╭──

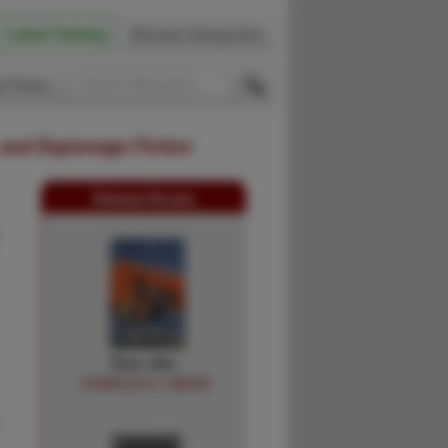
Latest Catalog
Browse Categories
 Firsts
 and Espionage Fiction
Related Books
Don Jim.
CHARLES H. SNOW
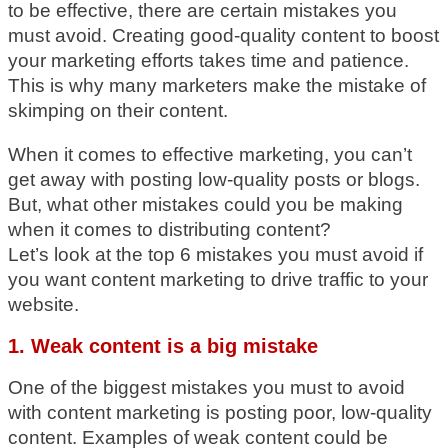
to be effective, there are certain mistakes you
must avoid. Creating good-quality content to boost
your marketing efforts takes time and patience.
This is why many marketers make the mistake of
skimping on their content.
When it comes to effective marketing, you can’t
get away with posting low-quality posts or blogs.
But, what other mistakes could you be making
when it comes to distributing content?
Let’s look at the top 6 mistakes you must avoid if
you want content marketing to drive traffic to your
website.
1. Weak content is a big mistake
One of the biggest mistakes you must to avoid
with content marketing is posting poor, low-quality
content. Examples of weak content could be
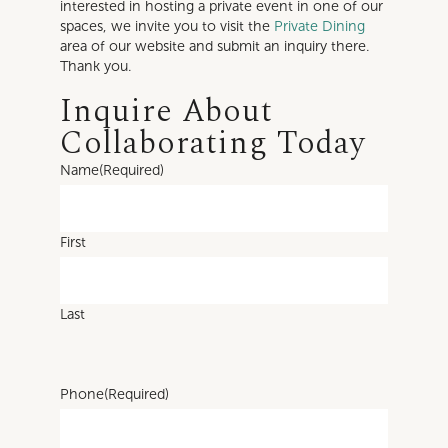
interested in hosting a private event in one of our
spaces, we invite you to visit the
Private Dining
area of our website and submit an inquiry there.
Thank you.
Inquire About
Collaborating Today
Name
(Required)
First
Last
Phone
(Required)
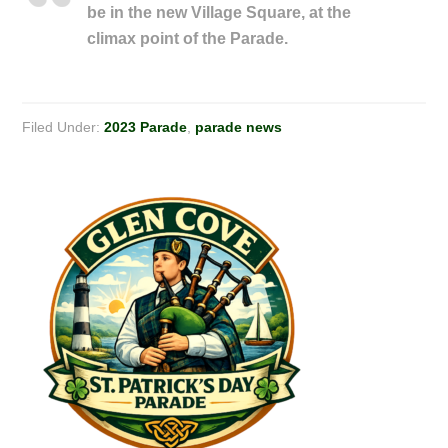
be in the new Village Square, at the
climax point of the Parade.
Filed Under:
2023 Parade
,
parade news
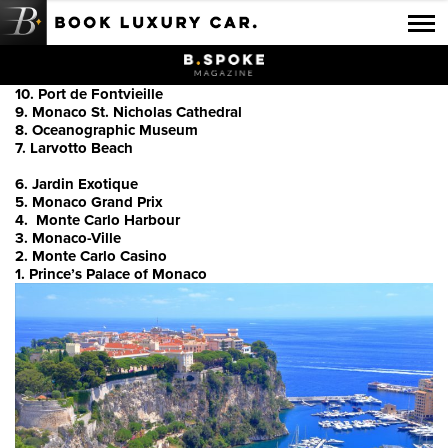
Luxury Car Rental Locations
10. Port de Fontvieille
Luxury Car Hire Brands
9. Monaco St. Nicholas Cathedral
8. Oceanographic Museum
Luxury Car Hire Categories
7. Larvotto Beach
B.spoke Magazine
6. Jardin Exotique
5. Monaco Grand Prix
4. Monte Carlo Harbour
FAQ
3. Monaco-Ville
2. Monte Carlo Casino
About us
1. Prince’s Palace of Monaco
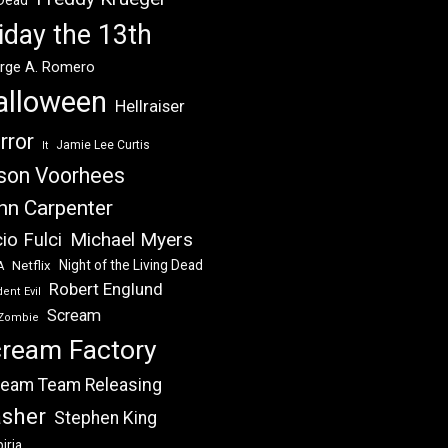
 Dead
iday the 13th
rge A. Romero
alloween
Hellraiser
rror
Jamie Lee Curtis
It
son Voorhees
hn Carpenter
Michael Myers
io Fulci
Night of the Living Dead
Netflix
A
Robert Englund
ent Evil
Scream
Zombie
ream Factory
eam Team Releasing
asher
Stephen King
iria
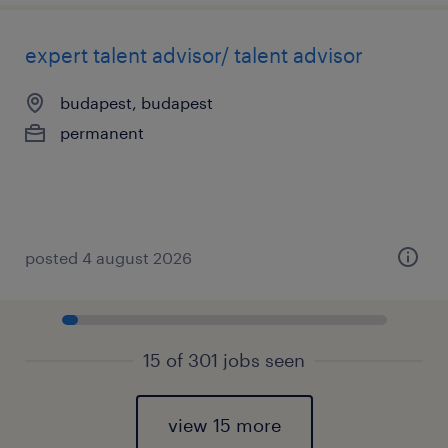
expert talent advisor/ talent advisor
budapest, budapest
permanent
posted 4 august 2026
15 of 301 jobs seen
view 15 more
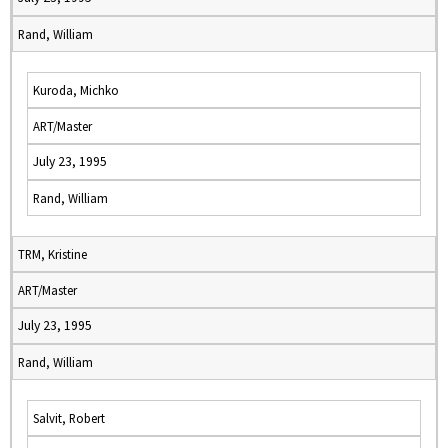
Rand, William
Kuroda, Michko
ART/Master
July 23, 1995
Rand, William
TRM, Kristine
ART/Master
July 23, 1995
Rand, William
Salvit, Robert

╰──
╭──

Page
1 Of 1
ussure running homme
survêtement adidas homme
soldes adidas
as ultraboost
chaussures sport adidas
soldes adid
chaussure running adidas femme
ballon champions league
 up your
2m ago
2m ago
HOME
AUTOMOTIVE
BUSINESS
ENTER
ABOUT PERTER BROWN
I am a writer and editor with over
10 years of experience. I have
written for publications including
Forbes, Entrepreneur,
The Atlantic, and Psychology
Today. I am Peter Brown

╰──

> _YOUR INSTRUCTIONS_: Although pictures appear among the records above, write out exactly only the lines from the one that has "One of the biggest mistakes you must to avoid" through the one that has "area of our", and leave the pictures out.

> _FINISHED TASK_:
One of the biggest mistakes you must to avoid
with content marketing is posting poor, low-quality
content. Examples of weak content could be
interested in hosting a private event in one of our
spaces, we invite you to visit the
Private Dining
area of our website and submit an inquiry there.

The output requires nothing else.